Introduction

Correct empirical antibiotic therapy for Gram-negative bloodstream infection (GN-BSI) is crucial due to its high impact on morbidity and mortality1,2. Not only patients’ underlying conditions and clinical severity at presentation, but also local epidemiology and rates of antibiotic resistance are milestones in the process of choosing an adequate empirical therapy3,4. If a broader antibiotic spectrum offers more guarantees in terms of antibiotic coverage, the narrowest antimicrobial spectrum gives more chances to reduce pressure and emergence of resistance and/or adverse events associated with antibiotic misuse5.

Several studies aimed to predict multidrug resistance in patients with GN-BSI in order to guide clinicians in the correct empirical therapy choice, even if they usually addressed a single resistance type or mechanism6,7,8. In recent studies, growing attention was driven to find the best time-window for drug-resistance-predicting models9,10. According to the local laboratory workflow, predictive models could be used at different windows, such as Gram staining stage or early species identification, with or without rapid detection of genotypic mechanisms11. Currently, MALDI-TOF is one of the most common methods used for rapid identification of pathogens from positive blood cultures12.

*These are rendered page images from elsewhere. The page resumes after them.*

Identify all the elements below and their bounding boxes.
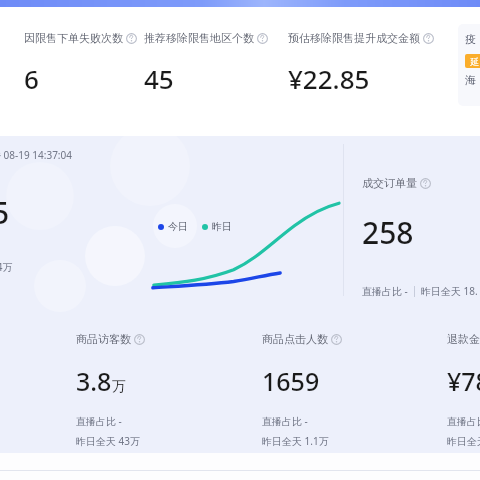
staticText: 商品访客数 xyxy=(76,332,131,346)
staticText: 退款金额 xyxy=(447,332,480,346)
staticText: 因限售下单失败次数 xyxy=(24,31,123,45)
staticText: 直播占比 - xyxy=(447,414,480,428)
staticText: ¥78 xyxy=(447,364,480,398)
staticText: 直播占比 - xyxy=(362,284,408,298)
staticText: 延 xyxy=(470,56,479,67)
staticText: 万 xyxy=(112,378,126,396)
staticText: ¥22.85 xyxy=(288,61,370,96)
other: Help xyxy=(420,178,431,189)
staticText: .4万 xyxy=(0,260,13,274)
staticText: 1659 xyxy=(262,364,320,398)
staticText: 昨日 xyxy=(212,220,232,233)
button[interactable]: 推荐移除限售地区个数 xyxy=(144,31,268,96)
button[interactable]: 成交订单量 xyxy=(362,176,431,253)
staticText: 5 xyxy=(0,192,10,233)
staticText: 昨日全天 1.1万 xyxy=(262,434,329,448)
button[interactable]: 退款金额 xyxy=(447,332,480,448)
other: Help xyxy=(126,33,137,44)
staticText: 昨日全天 43万 xyxy=(76,434,141,448)
staticText: 直播占比 - xyxy=(76,414,122,428)
staticText: 今日 xyxy=(168,220,188,233)
staticText: 海 xyxy=(465,73,476,87)
button[interactable]: 商品访客数 xyxy=(76,332,145,448)
staticText: 预估移除限售提升成交金额 xyxy=(288,31,420,45)
staticText: 昨日全天 - xyxy=(447,434,480,448)
staticText: 45 xyxy=(144,61,174,96)
staticText: 直播占比 - xyxy=(262,414,308,428)
button[interactable]: 疫 xyxy=(458,24,480,106)
other: Help xyxy=(257,33,268,44)
staticText: 疫 xyxy=(465,32,476,46)
staticText: 成交订单量 xyxy=(362,176,417,190)
staticText: 午 08-19 14:37:04 xyxy=(0,148,72,162)
other: Help xyxy=(331,334,342,345)
staticText: 6 xyxy=(24,61,39,96)
other: Help xyxy=(134,334,145,345)
staticText: 258 xyxy=(362,212,414,253)
staticText: 推荐移除限售地区个数 xyxy=(144,31,254,45)
button[interactable]: 商品点击人数 xyxy=(262,332,342,448)
staticText: 昨日全天 18. xyxy=(421,284,478,298)
other: Help xyxy=(423,33,434,44)
staticText: 商品点击人数 xyxy=(262,332,328,346)
button[interactable]: 预估移除限售提升成交金额 xyxy=(288,31,434,96)
staticText: 3.8 xyxy=(76,364,112,398)
button[interactable]: 因限售下单失败次数 xyxy=(24,31,137,96)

Our study aims to develop an artificial intelligence (AI) model able to predict a microorganism’s susceptibility to different antibiotic classes (i.e., fluoroquinolones, 3rd generation cephalosporins, beta-lactam/beta-lactamase inhibitors, and carbapenems), in patients with a Gram-negative bloodstream infection identified at species level using the MALDI-TOF species identification system. The MALDI-based system was chosen according to the microbiological BSI workflow process of our laboratory and in order to increase the specificity of our predictive model.

Results

Characteristics of population

During the study period, 4497 GN-BSI occurred in our cohort. After excluding 1945 episodes meeting the exclusion criteria, 2552 patients were included for analysis (Supplementary Fig. 1). Baseline characteristics of populations and microorganisms are shown in Tables 1 and 2, respectively.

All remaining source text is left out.